In the past 10 years or so, the remains of seven bodies have been uncovered, and a close examination of the corpses revealed other contributing factors to the deaths besides cholera. Blunt force trauma and bullet wounds were evident on the bodies, bringing a whole new perspective to the fate of these workers over 180 years ago. Speculation seems to suggest that their deaths were due not just to cholera itself, but a combination of that and point-blank execution. Fear of the immigrants spreading the condition outside their contained area prompted the murders by local residents. Of course, the anti-Irish sentiment of that era didn’t help matters.
Its a hell of a story, and it seems as though some VERY tight secrecy over the years has prevented this event from growing into a legend, or at least igniting some creepy ghost stories. We only found out about the murder aspect recently, so there was never a chance to build up any tales of vengeful ghostly railworkers. Can you imagine if there had been a longer span of time in which the REAL story had been out there, what kind of haunted hearsay would have developed over the years? I cant help but think of John Carpenter’s “The Fog”, in which a seafaring leper colony was deliberately steered off course into a rocky shelf which destroyed their boat and killed everyone on board. The leper boat intended to land and settle near a sleepy CA coastal town. The leaders of that town weren’t so thrilled about this idea, and flashed a bogus lighthouse signal towards the boat on a foggy, stormy night. Unbeknownst to those aboard, they were being guided towards a shipwreck. 200 years later, the lepers would come back in ghoulish form to exact vengeance on the descendants of those responsible for the wreck.

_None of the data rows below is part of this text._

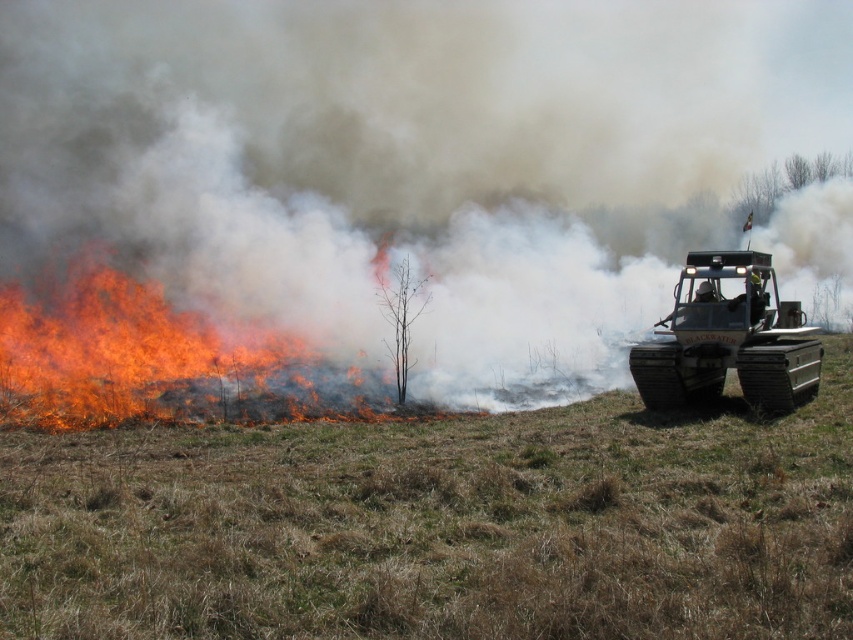 Can you confirm if brown dry grass at lower center is positioned to the right of matte black tracked vehicle at right?

In fact, brown dry grass at lower center is to the left of matte black tracked vehicle at right.

How far apart are brown dry grass at lower center and matte black tracked vehicle at right?

They are 4.25 meters apart.

Is point (151, 624) positioned after point (741, 339)?

No, it is in front of (741, 339).

The height and width of the screenshot is (640, 853). What are the coordinates of `brown dry grass at lower center` in the screenshot? It's located at (440, 525).

Who is positioned more to the right, white smoke at center or brown dry grass at lower center?

From the viewer's perspective, white smoke at center appears more on the right side.

Does point (68, 61) lie behind point (440, 536)?

Yes, point (68, 61) is behind point (440, 536).

What do you see at coordinates (410, 156) in the screenshot? I see `white smoke at center` at bounding box center [410, 156].

The height and width of the screenshot is (640, 853). Find the location of `white smoke at center`. white smoke at center is located at coordinates (410, 156).

Is point (67, 4) farther from camera compared to point (344, 397)?

Yes, point (67, 4) is behind point (344, 397).

Who is taller, white smoke at center or flame-yellows grass fire at left?

With more height is white smoke at center.

Identify the location of white smoke at center. This screenshot has width=853, height=640. (410, 156).

You are a GUI agent. You are given a task and a screenshot of the screen. Output one action in this format:
    pyautogui.click(x=<x>, y=<y>)
    Task: Click on the white smoke at center
    This screenshot has width=853, height=640.
    Given the screenshot: What is the action you would take?
    pyautogui.click(x=410, y=156) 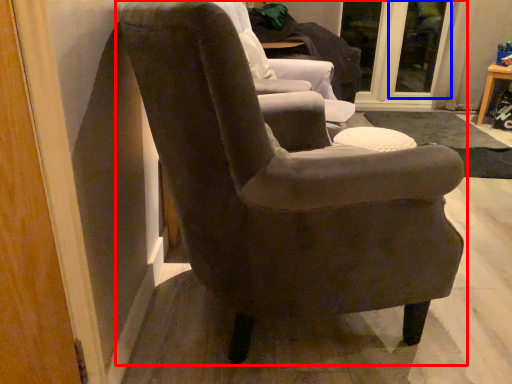 Question: Which object appears closest to the camera in this image, chair (highlighted by a red box) or glass door (highlighted by a blue box)?

Choices:
 (A) chair
 (B) glass door

Answer: (A) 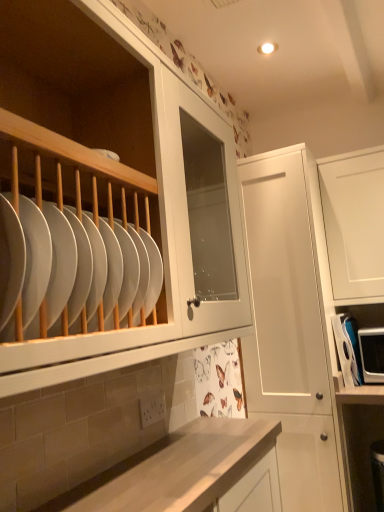 Question: Is white glossy plate at left wider than white plastic microwave at right?

Choices:
 (A) no
 (B) yes

Answer: (A)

I have not been to the actual burial site, but I intend to soon and I’ll be back with a full report. A historic marker was placed right near the burial site which, from pictures, appears to be a nondescript section beside the track. From what Ive seen, it doesn’t come off as too spooky-looking, but we will see.
Malvern, PA, its time to consider what 2032 may bring on the bicentennial of this tragedy. Its still a long way off, but it is never too soon to prepare.